From Heroin to Hope
We all know 2020 has been a year filled with adversity. While the majority of this year has been tough for most, it’s not been all bad. I was reminded of the good still happening in this world last week when my wife told me about the story of Mitchell resident, Samantha Schaefer.
For years, Samantha was addicted to drugs and spent time in and out of jail. During her last stint in jail, she was interviewed by Detective Joel Reinesch. Samantha was withdrawing from meth and heroin, hadn’t showered in days, and frankly didn’t care much to talk to the detective. All she wanted from him was a cigarette.
She never got that cigarette. Instead, she found Jesus in jail and never looked back – she got a new life. Samantha told herself when she got out of jail, she would focus on giving back to the community that helped her sober up and get her life on track.
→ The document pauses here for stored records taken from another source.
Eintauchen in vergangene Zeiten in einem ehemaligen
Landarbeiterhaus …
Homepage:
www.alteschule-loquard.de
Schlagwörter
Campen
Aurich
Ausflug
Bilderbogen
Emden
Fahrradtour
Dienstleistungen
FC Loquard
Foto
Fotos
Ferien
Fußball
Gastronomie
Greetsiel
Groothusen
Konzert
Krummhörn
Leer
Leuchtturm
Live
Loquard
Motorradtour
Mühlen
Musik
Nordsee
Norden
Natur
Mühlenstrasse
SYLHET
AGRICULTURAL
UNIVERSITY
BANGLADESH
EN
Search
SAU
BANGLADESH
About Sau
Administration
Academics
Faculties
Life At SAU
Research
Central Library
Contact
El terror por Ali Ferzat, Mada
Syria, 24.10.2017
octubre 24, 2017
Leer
At thirty-five years old, newly sober, and fresh out of jail, Samantha stepped foot in a classroom. She received an associate degree in human services, but quickly decided she wanted to take her education to the next level. She enrolled at Dakota Wesleyan University to pursue a bachelor’s degree in criminal justice.
Would you believe me if I told you on her first day she was assigned an advisor and that advisor turned out to be none other than the detective that processed her jail paper work years prior? Samantha said both her and Detective Reinesch felt awkward at first. She credits God’s grace and ability to change hearts and minds for where their friendship is today.
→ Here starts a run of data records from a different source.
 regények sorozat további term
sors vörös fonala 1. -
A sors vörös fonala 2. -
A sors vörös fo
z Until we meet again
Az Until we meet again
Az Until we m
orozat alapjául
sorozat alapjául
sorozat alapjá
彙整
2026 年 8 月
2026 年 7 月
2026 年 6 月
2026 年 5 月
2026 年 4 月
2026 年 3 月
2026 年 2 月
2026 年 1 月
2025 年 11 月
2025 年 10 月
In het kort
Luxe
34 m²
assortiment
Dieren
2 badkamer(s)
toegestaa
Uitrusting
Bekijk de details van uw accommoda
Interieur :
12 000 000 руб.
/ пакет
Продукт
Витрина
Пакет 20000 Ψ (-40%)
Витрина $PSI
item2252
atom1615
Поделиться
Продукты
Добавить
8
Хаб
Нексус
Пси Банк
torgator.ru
When I asked Detective Reinesch what he thought about her story, he responded with this:
“We all have either been personally touched by addiction or have known someone or a family that has. As a police officer, I saw it daily and saw how debilitating it can be on the individual, but especially their family as well. I’m in awe of Sam’s journey and the strength she has shown through all of this and continues to show today. The pride you could see in her eyes, on her face and in her voice when she received her diploma from Dakota Wesleyan was immeasurable.
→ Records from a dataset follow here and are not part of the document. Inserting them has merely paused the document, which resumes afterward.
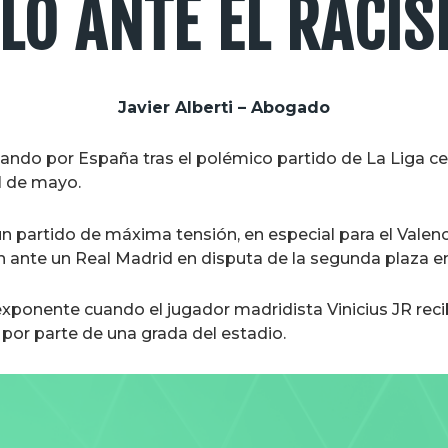
LO ANTE EL RACI
Javier Alberti – Abogado
lando por España tras el polémico partido de La Liga cel
1 de mayo.
n partido de máxima tensión, en especial para el Valenc
n ante un Real Madrid en disputa de la segunda plaza e
ponente cuando el jugador madridista Vinicius JR recibi
or parte de una grada del estadio.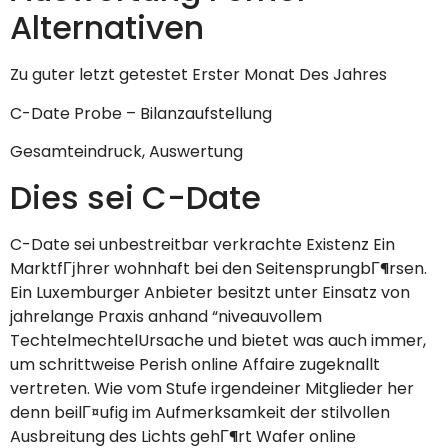
Alternativen
Zu guter letzt getestet Erster Monat Des Jahres
C-Date Probe – Bilanzaufstellung
Gesamteindruck, Auswertung
Dies sei C-Date
C-Date sei unbestreitbar verkrachte Existenz Ein
MarktfГјhrer wohnhaft bei den SeitensprungbГ¶rsen.
Ein Luxemburger Anbieter besitzt unter Einsatz von
jahrelange Praxis anhand “niveauvollem
TechtelmechtelUrsache und bietet was auch immer,
um schrittweise Perish online Affaire zugeknallt
vertreten. Wie vom Stufe irgendeiner Mitglieder her
denn beilГ¤ufig im Aufmerksamkeit der stilvollen
Ausbreitung des Lichts gehГ¶rt Wafer online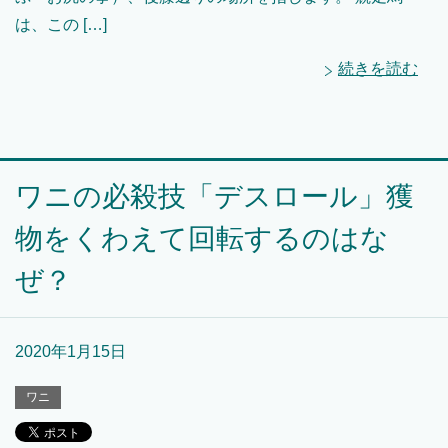
は、この […]
続きを読む
ワニの必殺技「デスロール」獲
物をくわえて回転するのはな
ぜ？
2020年1月15日
ワニ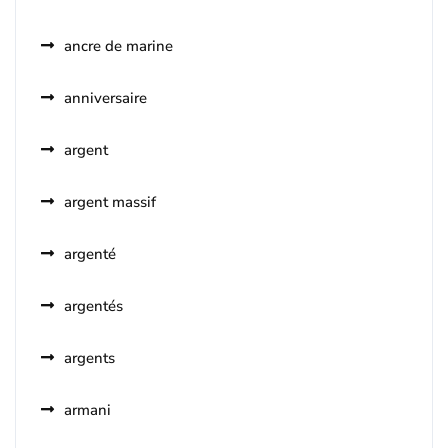
ancre de marine
anniversaire
argent
argent massif
argenté
argentés
argents
armani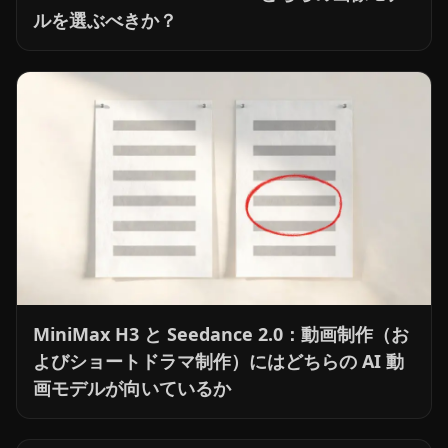
ルを選ぶべきか？
MiniMax H3 と Seedance 2.0：動画制作（お
よびショートドラマ制作）にはどちらの AI 動
画モデルが向いているか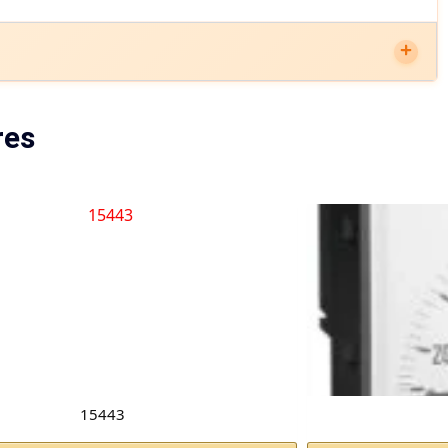
res
15443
“Addicts fight that addiction every single day. She did it as a single mother to two, working to pay the bills to provide for them on top of attending college full-time with students half her age. She had every reason to throw in the towel and give in. Instead, she showed up every single day, turned in every single assignment and never once offered excuses when things got hard or uncomfortable and finished as an Honor Graduate. I saw Sam at her lowest of lows and am incredibly blessed to see her at the best of her best."
Samantha walked across the graduation stage this year – and Detective Reinesch presented her with her academic hood. She credits him for playing a significant role in her development and success at DWU.
Like Detective Reinesch said, her belief and determination are a blueprint forward for all of us. I hope her story reminds you good things are happening, even in 2020.